Industry: Financial Services | Service: Strategy
Summary: In light of an economic downturn caused by "El Nino", Peru's leading bank needed to design a better process for predicting the performance of its small business loans and improving their overall lending policies. The bank created a new methodology for scoring small business creditworthiness that was successfully put to use to help grow the bank's credit portfolio.

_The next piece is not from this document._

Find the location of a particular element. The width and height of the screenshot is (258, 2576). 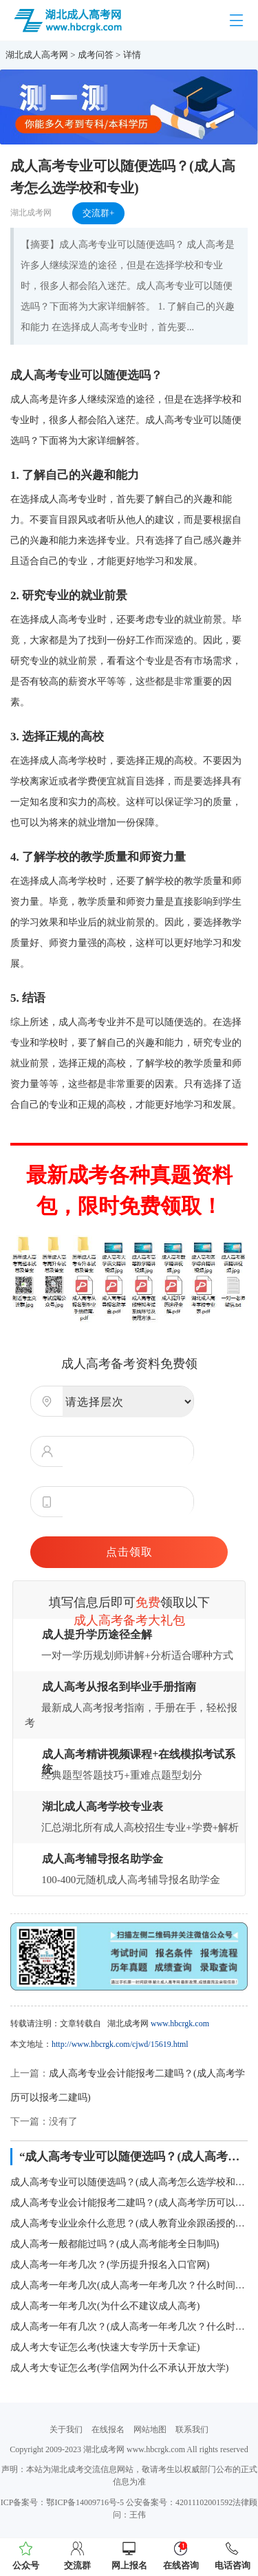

Customer Profile: Leading Peruvian Bank
Challenge:
In Peru, the fishing industry is a critical component of the nation's GDP. When El Nino caused a downturn in fishing, the shortages in fish had a ripple effect, causing a downturn in the overall economy. In anticipation of possible negative effects to its credit portfolio, the largest bank in Peru wanted to overhaul its processes for providing credit to small businesses. They needed to develop a better way to screen these businesses to predict those that would have the best likelihood of a successful return on investment.
Solution:
To meet these challenges, the bank and a team of consultants worked together to design a lending process for small businesses that would use a credit score like those used in consumer lending. The team created new credit systems that would provide a more consistent, methodical approach to small business lending than had previously been done. To do this, the team analyzed historical loan information and interviewed branch managers to better understand the variables that could be used to predict creditworthiness of small businesses. From this research, the team created a list of 25 items to construct standard small business loan applications and ran tests to understand the appropriate weighting of each item. At the end of the project, the team was able to deliver a new model for predicting success in small business lending.
Results:
As a result of the project, the bank deployed new credit process for small business lending that was adopted throughout the national bank. This helped small businesses in Peru to thrive through investment in their growth, and it ultimately helped the bank to improve the quality of its investments by backing those organizations with the greatest likelihood of success.